Records from a collection
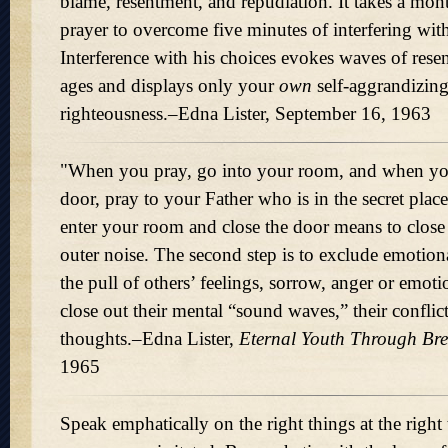
blame, resentment, and repudiation. It takes a mon
prayer to overcome five minutes of interfering with
Interference with his choices evokes waves of rese
ages and displays only your
own
self-aggrandizing
righteousness.–Edna Lister, September 16, 1963
"When you pray, go into your room, and when yo
door, pray to your Father who is in the secret pla
enter your room and close the door means to close
outer noise. The second step is to exclude emotio
the pull of others’ feelings, sorrow, anger or emot
close out their mental
sound waves,
their confli
thoughts.–Edna Lister,
Eternal Youth Through Bre
1965
Speak emphatically on the right things at the righ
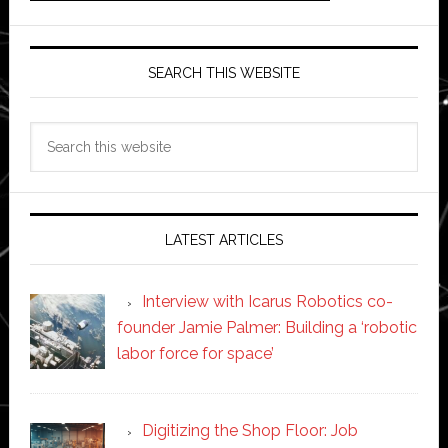
SEARCH THIS WEBSITE
Search
this
website
LATEST ARTICLES
Interview with Icarus Robotics co-
founder Jamie Palmer: Building a ‘robotic
labor force for space’
Digitizing the Shop Floor: Job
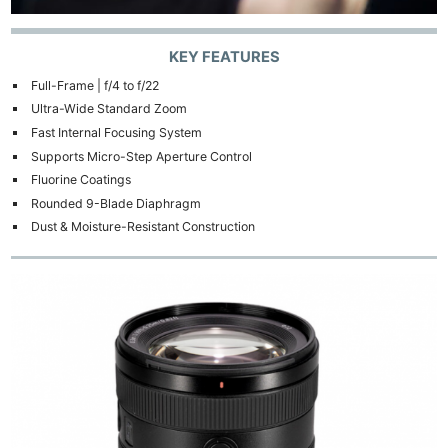
KEY FEATURES
Full-Frame | f/4 to f/22
Ultra-Wide Standard Zoom
Fast Internal Focusing System
Supports Micro-Step Aperture Control
Fluorine Coatings
Rounded 9-Blade Diaphragm
Dust & Moisture-Resistant Construction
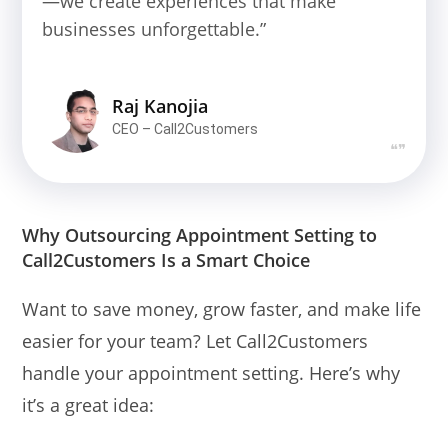
—we create experiences that make
businesses unforgettable.”
Raj Kanojia
CEO – Call2Customers
❝❞
Why Outsourcing Appointment Setting to
Call2Customers Is a Smart Choice
Want to save money, grow faster, and make life
easier for your team? Let Call2Customers
handle your appointment setting. Here’s why
it’s a great idea:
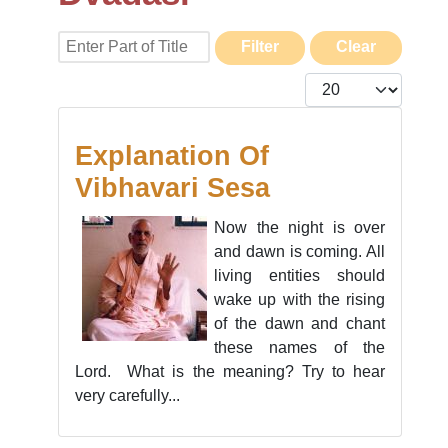
Enter Part of Title
Filter
Clear
Display #
Explanation Of
Vibhavari Sesa
Now the night is over
and dawn is coming. All
living entities should
wake up with the rising
of the dawn and chant
these names of the
Lord. What is the meaning? Try to hear
very carefully...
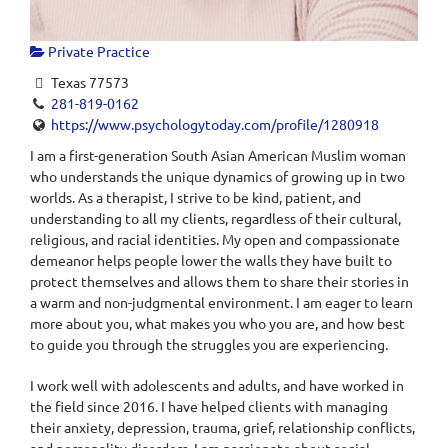
Private Practice
Texas 77573
281-819-0162
https://www.psychologytoday.com/profile/1280918
I am a first-generation South Asian American Muslim woman
who understands the unique dynamics of growing up in two
worlds. As a therapist, I strive to be kind, patient, and
understanding to all my clients, regardless of their cultural,
religious, and racial identities. My open and compassionate
demeanor helps people lower the walls they have built to
protect themselves and allows them to share their stories in
a warm and non-judgmental environment. I am eager to learn
more about you, what makes you who you are, and how best
to guide you through the struggles you are experiencing.
I work well with adolescents and adults, and have worked in
the field since 2016. I have helped clients with managing
their anxiety, depression, trauma, grief, relationship conflicts,
and personality disorders. I am passionate about social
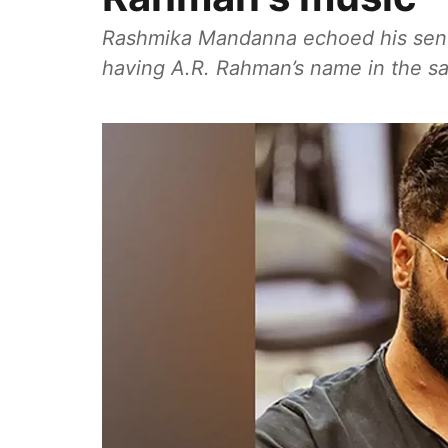
Rashmika Mandanna echoed his sentime
having A.R. Rahman’s name in the sa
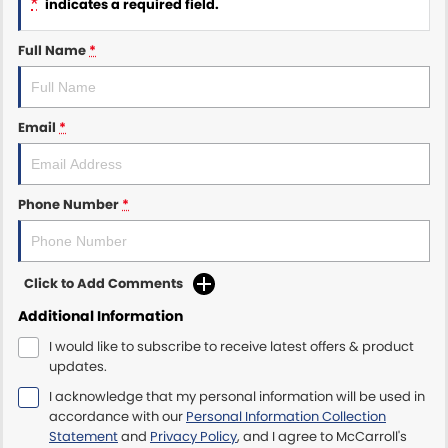
*
indicates a required field.
Maserati McCarroll's
Full Name
*
Mazda Brookvale
Email
*
McCarroll's GWM
Porsche Newcastle
Phone Number
*
Ram Artarmon
Ram Newcastle
Click to Add Comments
Volkswagen McCarroll's
Additional Information
I would like to subscribe to receive latest offers & product
Volvo Cars Newcastle
updates.
I acknowledge that my personal information will be used in
accordance with our
Personal Information Collection
Statement
and
Privacy Policy
, and I agree to
McCarroll's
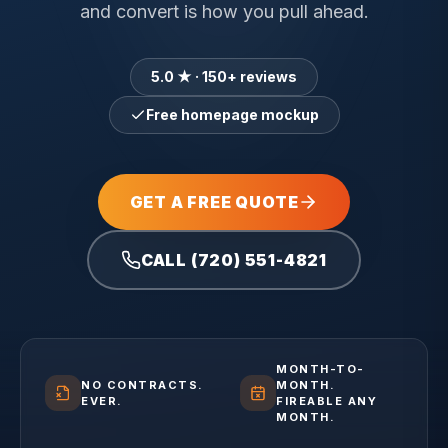
and convert is how you pull ahead.
5.0 ★ · 150+ reviews
Free homepage mockup
GET A FREE QUOTE
CALL (720) 551-4821
MONTH-TO-
NO CONTRACTS.
MONTH.
EVER.
FIREABLE ANY
MONTH.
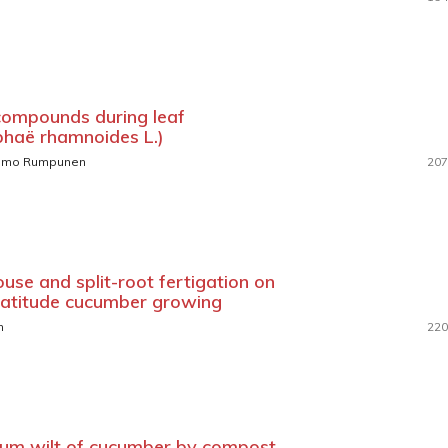
compounds during leaf
phaë rhamnoides L.)
immo Rumpunen
207
ouse and split-root fertigation on
 latitude cucumber growing
n
220
hium wilt of cucumber by compost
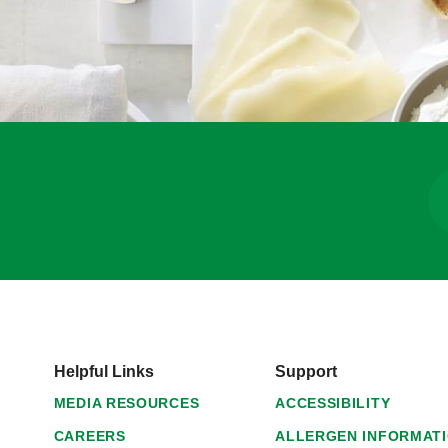
Helpful Links
Support
MEDIA RESOURCES
ACCESSIBILITY
CAREERS
ALLERGEN INFORMAT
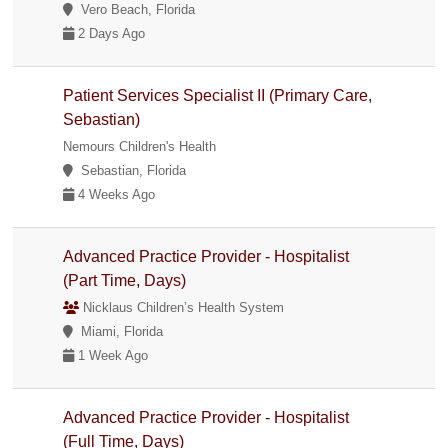
Vero Beach, Florida
2 Days Ago
Patient Services Specialist II (Primary Care,
Sebastian)
Nemours Children's Health
Sebastian, Florida
4 Weeks Ago
Advanced Practice Provider - Hospitalist
(Part Time, Days)
Nicklaus Children’s Health System
Miami, Florida
1 Week Ago
Advanced Practice Provider - Hospitalist
(Full Time, Days)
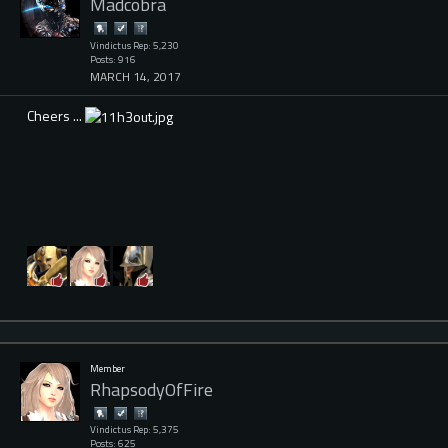
Madcobra
Vindictus Rep: 5,230
Posts: 916
MARCH 14, 2017
Cheers ...
Member
RhapsodyOfFire
Vindictus Rep: 5,375
Posts: 625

> TASK TO CARRY OUT: Pictures stay out of the copy; please restate every record above exactly.

> SOLUTION:
blame, resentment, and repudiation. It takes a mon
prayer to overcome five minutes of interfering with
Interference with his choices evokes waves of rese
ages and displays only your
own
self-aggrandizing
righteousness.–Edna Lister, September 16, 1963
"When you pray, go into your room, and when yo
door, pray to your Father who is in the secret pla
enter your room and close the door means to close
outer noise. The second step is to exclude emotio
the pull of others’ feelings, sorrow, anger or emot
close out their mental
sound waves,
their confli
thoughts.–Edna Lister,
Eternal Youth Through Bre
1965
Speak emphatically on the right things at the righ
SEARCH THIS WEBSITE
Search
this
website
LATEST ARTICLES
Interview with Icarus Robotics co-
founder Jamie Palmer: Building a ‘robotic
labor force for space’
Digitizing the Shop Floor: Job
KEY FEATURES
Full-Frame | f/4 to f/22
Ultra-Wide Standard Zoom
Fast Internal Focusing System
Supports Micro-Step Aperture Control
Fluorine Coatings
Rounded 9-Blade Diaphragm
Dust & Moisture-Resistant Construction
—we create experiences that make
businesses unforgettable.”
Raj Kanojia
CEO – Call2Customers
❝❞
Why Outsourcing Appointment Setting to
Call2Customers Is a Smart Choice
Want to save money, grow faster, and make life
easier for your team? Let Call2Customers
handle your appointment setting. Here’s why
it’s a great idea:
Enter Part of Title
Filter
Clear
Display #
Explanation Of
Vibhavari Sesa
Now the night is over
and dawn is coming. All
living entities should
wake up with the rising
of the dawn and chant
these names of the
Lord. What is the meaning? Try to hear
very carefully...
Private Practice
Texas 77573
281-819-0162
https://www.psychologytoday.com/profile/1280918
I am a first-generation South Asian American Muslim woman
who understands the unique dynamics of growing up in two
worlds. As a therapist, I strive to be kind, patient, and
understanding to all my clients, regardless of their cultural,
religious, and racial identities. My open and compassionate
demeanor helps people lower the walls they have built to
protect themselves and allows them to share their stories in
a warm and non-judgmental environment. I am eager to learn
more about you, what makes you who you are, and how best
to guide you through the struggles you are experiencing.
I work well with adolescents and adults, and have worked in
the field since 2016. I have helped clients with managing
their anxiety, depression, trauma, grief, relationship conflicts,
and personality disorders. I am passionate about social
Rashmika Mandanna echoed his sentime
having A.R. Rahman’s name in the sa
*
indicates a required field.
Maserati McCarroll's
Full Name
*
Mazda Brookvale
Email
*
McCarroll's GWM
Porsche Newcastle
Phone Number
*
Ram Artarmon
Ram Newcastle
Click to Add Comments
Volkswagen McCarroll's
Additional Information
I would like to subscribe to receive latest offers & product
Volvo Cars Newcastle
updates.
I acknowledge that my personal information will be used in
accordance with our
Personal Information Collection
Statement
and
Privacy Policy
, and I agree to
McCarroll's
and convert is how you pull ahead.
5.0 ★ · 150+ reviews
Free homepage mockup
GET A FREE QUOTE
CALL (720) 551-4821
MONTH-TO-
NO CONTRACTS.
MONTH.
EVER.
FIREABLE ANY
MONTH.
compounds during leaf
phaë rhamnoides L.)
immo Rumpunen
207
ouse and split-root fertigation on
 latitude cucumber growing
n
220
hium wilt of cucumber by compost
Helpful Links
Support
MEDIA RESOURCES
ACCESSIBILITY
CAREERS
ALLERGEN INFORMAT
Vero Beach, Florida
2 Days Ago
Patient Services Specialist II (Primary Care,
Sebastian)
Nemours Children's Health
Sebastian, Florida
4 Weeks Ago
Advanced Practice Provider - Hospitalist
(Part Time, Days)
Nicklaus Children’s Health System
Miami, Florida
1 Week Ago
Advanced Practice Provider - Hospitalist
(Full Time, Days)
Madcobra
Vindictus Rep: 5,230
Posts: 916
MARCH 14, 2017
Cheers ...
Member
RhapsodyOfFire
Vindictus Rep: 5,375
Posts: 625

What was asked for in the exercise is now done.